(What you should do)
The expected result is an exact restatement of the data, free of pictures.

[Page images and extracted text]
───

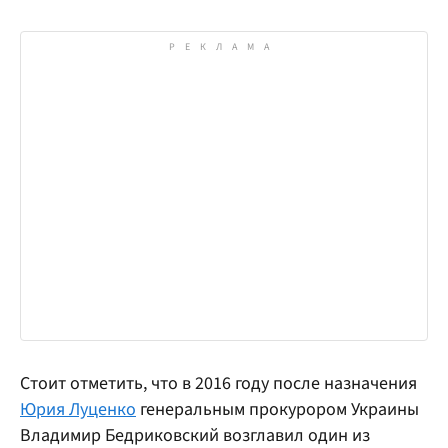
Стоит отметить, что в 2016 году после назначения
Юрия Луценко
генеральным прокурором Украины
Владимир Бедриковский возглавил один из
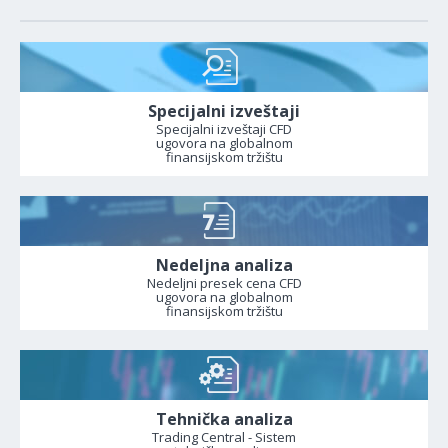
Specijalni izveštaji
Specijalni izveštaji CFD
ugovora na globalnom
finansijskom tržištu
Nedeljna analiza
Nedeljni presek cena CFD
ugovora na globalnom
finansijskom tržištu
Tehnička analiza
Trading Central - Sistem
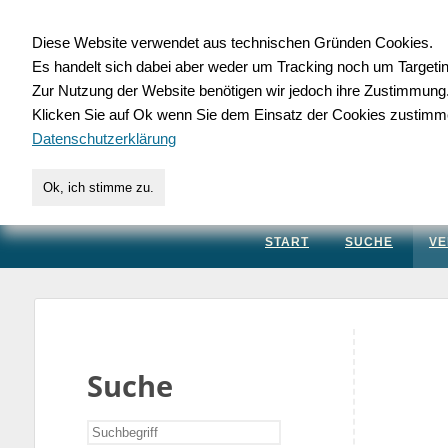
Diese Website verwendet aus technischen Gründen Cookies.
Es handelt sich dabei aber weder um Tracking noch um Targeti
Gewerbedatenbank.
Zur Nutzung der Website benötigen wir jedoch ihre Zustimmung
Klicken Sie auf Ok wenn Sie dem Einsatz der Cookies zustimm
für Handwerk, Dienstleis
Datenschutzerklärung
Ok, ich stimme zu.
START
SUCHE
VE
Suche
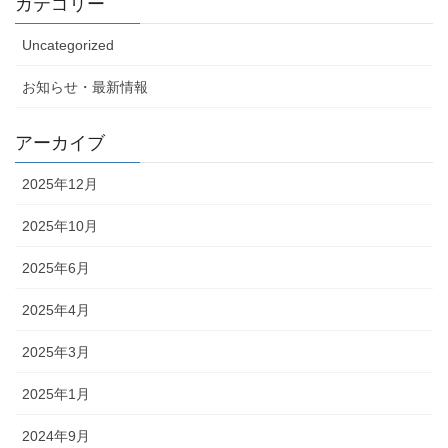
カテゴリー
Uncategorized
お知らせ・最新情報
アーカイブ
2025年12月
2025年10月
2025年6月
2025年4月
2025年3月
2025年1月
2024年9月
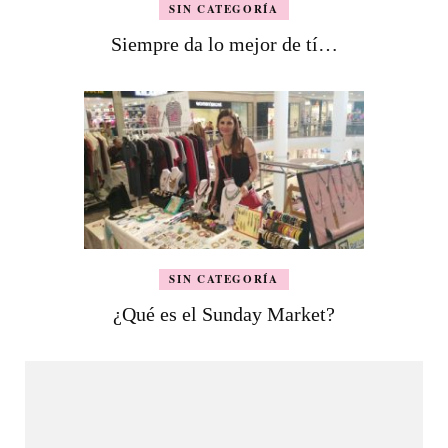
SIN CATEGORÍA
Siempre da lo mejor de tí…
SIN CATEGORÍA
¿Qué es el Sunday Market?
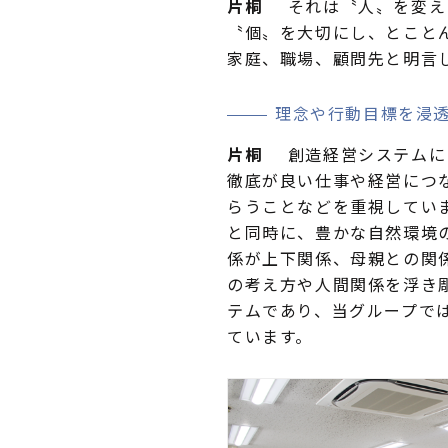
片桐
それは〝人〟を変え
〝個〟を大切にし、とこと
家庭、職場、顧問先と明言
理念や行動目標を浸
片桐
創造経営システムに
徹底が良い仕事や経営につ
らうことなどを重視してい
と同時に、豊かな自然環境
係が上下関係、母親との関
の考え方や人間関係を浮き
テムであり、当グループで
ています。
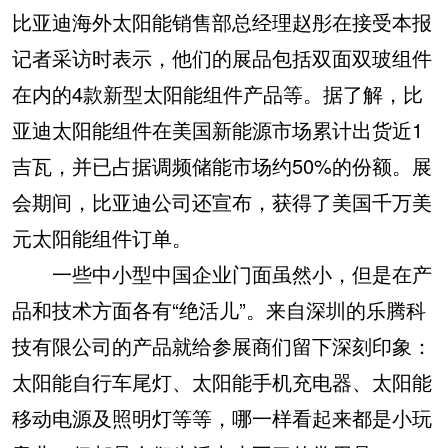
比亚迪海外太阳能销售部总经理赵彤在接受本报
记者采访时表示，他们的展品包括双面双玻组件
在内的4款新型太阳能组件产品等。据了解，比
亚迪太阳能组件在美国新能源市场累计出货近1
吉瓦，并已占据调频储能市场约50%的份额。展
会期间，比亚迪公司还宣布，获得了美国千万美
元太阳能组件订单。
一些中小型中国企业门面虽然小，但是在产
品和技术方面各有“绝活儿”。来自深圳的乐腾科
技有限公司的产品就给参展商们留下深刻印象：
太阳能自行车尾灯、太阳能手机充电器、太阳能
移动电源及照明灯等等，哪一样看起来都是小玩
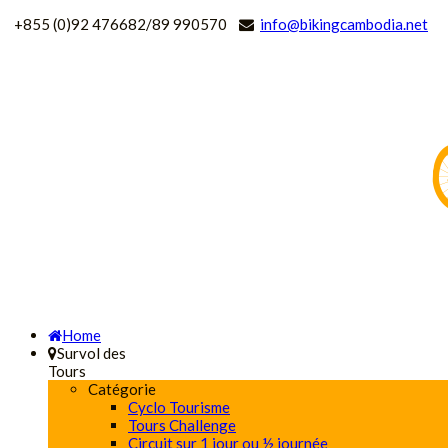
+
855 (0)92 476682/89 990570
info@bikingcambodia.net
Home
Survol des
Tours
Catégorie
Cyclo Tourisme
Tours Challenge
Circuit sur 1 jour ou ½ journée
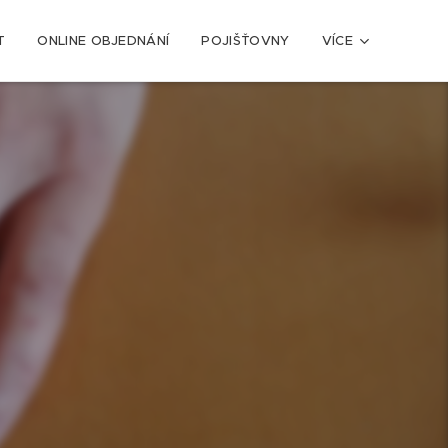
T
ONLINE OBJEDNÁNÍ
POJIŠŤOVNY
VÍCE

───

(Solved problem)
Стоит отметить, что в 2016 году после назначения
Юрия Луценко
генеральным прокурором Украины
Владимир Бедриковский возглавил один из
Specijalni izveštaji
Specijalni izveštaji CFD
ugovora na globalnom
finansijskom tržištu
Nedeljna analiza
Nedeljni presek cena CFD
ugovora na globalnom
finansijskom tržištu
Tehnička analiza
Trading Central - Sistem
Diese Website verwendet aus technischen Gründen Cookies.
Es handelt sich dabei aber weder um Tracking noch um Targeti
Gewerbedatenbank.
Zur Nutzung der Website benötigen wir jedoch ihre Zustimmung
Klicken Sie auf Ok wenn Sie dem Einsatz der Cookies zustimm
für Handwerk, Dienstleis
Datenschutzerklärung
Ok, ich stimme zu.
START
SUCHE
VE
Suche
カテゴリー
Uncategorized
お知らせ・最新情報
アーカイブ
2025年12月
2025年10月
2025年6月
2025年4月
2025年3月
2025年1月
2024年9月
SIN CATEGORÍA
Siempre da lo mejor de tí…
SIN CATEGORÍA
¿Qué es el Sunday Market?
片桐
それは〝人〟を変え
〝個〟を大切にし、とこと
家庭、職場、顧問先と明言
理念や行動目標を浸
片桐
創造経営システムに
徹底が良い仕事や経営につ
らうことなどを重視してい
と同時に、豊かな自然環境
係が上下関係、母親との関
の考え方や人間関係を浮き
テムであり、当グループで
ています。
比亚迪海外太阳能销售部总经理赵彤在接受本报
记者采访时表示，他们的展品包括双面双玻组件
在内的4款新型太阳能组件产品等。据了解，比
亚迪太阳能组件在美国新能源市场累计出货近1
吉瓦，并已占据调频储能市场约50%的份额。展
会期间，比亚迪公司还宣布，获得了美国千万美
元太阳能组件订单。
一些中小型中国企业门面虽然小，但是在产
品和技术方面各有“绝活儿”。来自深圳的乐腾科
技有限公司的产品就给参展商们留下深刻印象：
太阳能自行车尾灯、太阳能手机充电器、太阳能
移动电源及照明灯等等，哪一样看起来都是小玩
+
855 (0)92 476682/89 990570
info@bikingcambodia.net
Home
Survol des
Tours
Catégorie
Cyclo Tourisme
Tours Challenge
Circuit sur 1 jour ou ½ journée
T
ONLINE OBJEDNÁNÍ
POJIŠŤOVNY
VÍCE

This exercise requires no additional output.